Dropped catch not turning-point, says Australia hero Wade

Hasan Ali of Pakistan drops Matthew Wade of Australia during the ICC Men's T20 World Cup semi-final match between Pakistan and Australia at Dubai International Stadium on November 11, 2021 in Dubai, United Arab Emirates.
Hasan Ali of Pakistan drops Matthew Wade of Australia during the ICC Men's T20 World Cup semi-final match between Pakistan and Australia at Dubai International Stadium on November 11, 2021 in Dubai, United Arab Emirates.
Image: Alex Davidson/Getty Images

Matthew Wade needed a stroke of luck to fire Australia into the Twenty20 World Cup final but he refused to call it the turning-point in their dramatic semi-final victory over Pakistan on Thursday.

Chasing 177 for victory, Australia required 22 runs off the last two overs against a Pakistan side who had stormed into the semi-finals as the tournament's only team with a perfect group record.

Hasan Ali dropped Wade in the penultimate over from Shaheen Afridi and the Australian wicketkeeper responded by hitting three sixes in a row to seal a memorable victory with one over to spare.

Wade was adjudged man-of-the-match for his 41 not out from 17 balls and Marcus Stoinis chipped in with a vital unbeaten 40.

"I think by the time that the catch drop went down, I was pretty confident we were in a really good position to get the runs," the 33-year-old Wade said.

"If that had happened three or four overs before hand, that would dictate the outcome of the game a little bit more."

Wade had not been too worried.

"I would still be pretty confident with Pat (Cummins) coming in and Marcus still at the crease, that we could have got the job done anyway," he said. "I wouldn't say that was the reason why we won the game."

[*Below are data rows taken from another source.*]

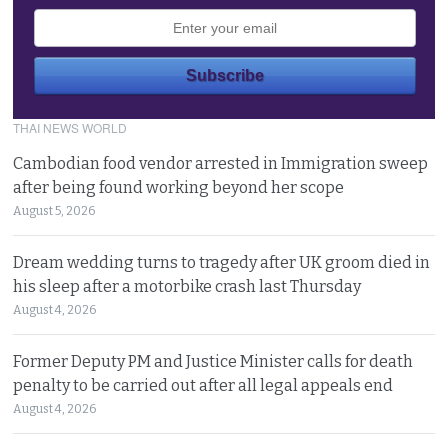
THAI NEWS WORLD
Cambodian food vendor arrested in Immigration sweep
after being found working beyond her scope
August 5, 2026
Dream wedding turns to tragedy after UK groom died in
his sleep after a motorbike crash last Thursday
August 4, 2026
Former Deputy PM and Justice Minister calls for death
penalty to be carried out after all legal appeals end
August 4, 2026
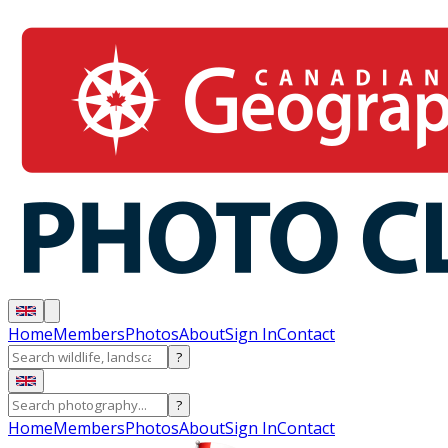
Home
Members
Photos
About
Sign In
Contact
?
?
Home
Members
Photos
About
Sign In
Contact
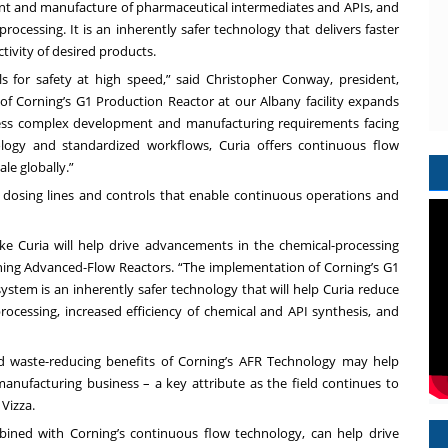
ment and manufacture of pharmaceutical intermediates and APIs, and
ocessing. It is an inherently safer technology that delivers faster
tivity of desired products.
 for safety at high speed,” said Christopher Conway, president,
f Corning’s G1 Production Reactor at our Albany facility expands
dress complex development and manufacturing requirements facing
logy and standardized workflows, Curia offers continuous flow
le globally.”
 dosing lines and controls that enable continuous operations and
ke Curia will help drive advancements in the chemical-processing
orning Advanced-Flow Reactors. “The implementation of Corning’s G1
ystem is an inherently safer technology that will help Curia reduce
rocessing, increased efficiency of chemical and API synthesis, and
and waste-reducing benefits of Corning’s AFR Technology may help
nufacturing business – a key attribute as the field continues to
Vizza.
ombined with Corning’s continuous flow technology, can help drive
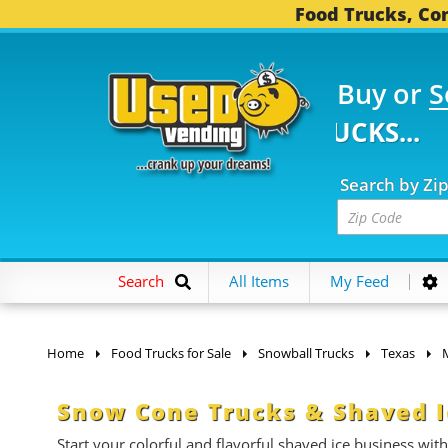
Food Trucks, Con
Buy or
S
782 FOOD TRUCKS...
3
Search by Zi
Search
All Items
My Feed
Home
Food Trucks for Sale
Snowball Trucks
Texas
Snow Cone Trucks & Shaved Ic
Start your colorful and flavorful shaved ice business with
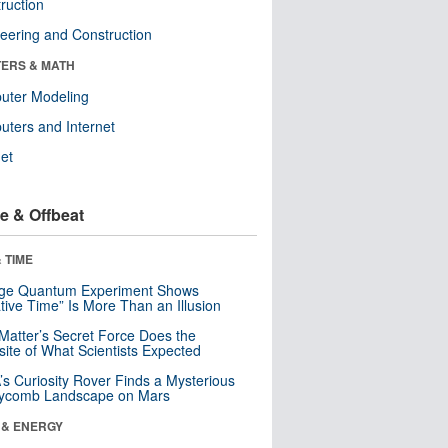
ruction
eering and Construction
ERS & MATH
uter Modeling
ters and Internet
net
e & Offbeat
 TIME
nge Quantum Experiment Shows
tive Time” Is More Than an Illusion
Matter’s Secret Force Does the
ite of What Scientists Expected
s Curiosity Rover Finds a Mysterious
ycomb Landscape on Mars
 & ENERGY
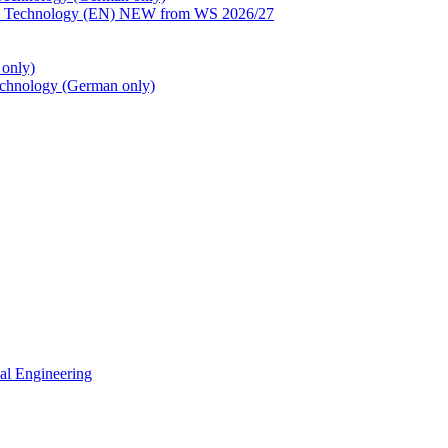
ion Technology (EN) NEW from WS 2026/27
only)
echnology (German only)
cal Engineering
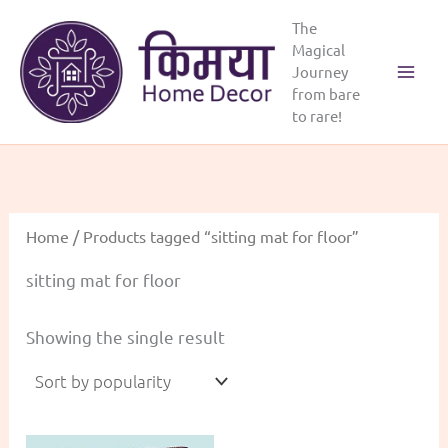
Skip
The
to
Magical
content
Journey
from bare
to rare!
Home
/ Products tagged “sitting mat for floor”
sitting mat for floor
Showing the single result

David Warner made 49 before Shadab Khan ripped the heart out of Australia's top order with four wickets but Stoinis got their chase back on track and Wade finished it in style.

"Marcus Stoinis played a terrific innings to be able to get it to a total we started to think could be chaseable towards the end there," Wade said.

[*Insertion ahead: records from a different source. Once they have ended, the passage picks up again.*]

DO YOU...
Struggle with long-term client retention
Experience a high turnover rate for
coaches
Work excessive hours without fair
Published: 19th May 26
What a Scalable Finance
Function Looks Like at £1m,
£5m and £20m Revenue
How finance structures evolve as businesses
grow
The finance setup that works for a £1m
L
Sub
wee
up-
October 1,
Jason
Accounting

"The way he played freed me up to be able to do what I did at the end there. The way Marcus Stoinis batted at the end, to be honest, was probably the turning-point of the match," Wade said.

Warner was adjudged caught behind though replays did not show any edge and, surprisingly, the opener did not review the decision.

"I think there was a noise, he wasn't sure. Maybe his bat handle clicked or his hand on his bat," Wade said.

"He didn't think that he hit it. But I think Glenn (Maxwell) at the other end heard the noise."

Australia face trans-Tasman rivals New Zealand in Sunday's final in Dubai.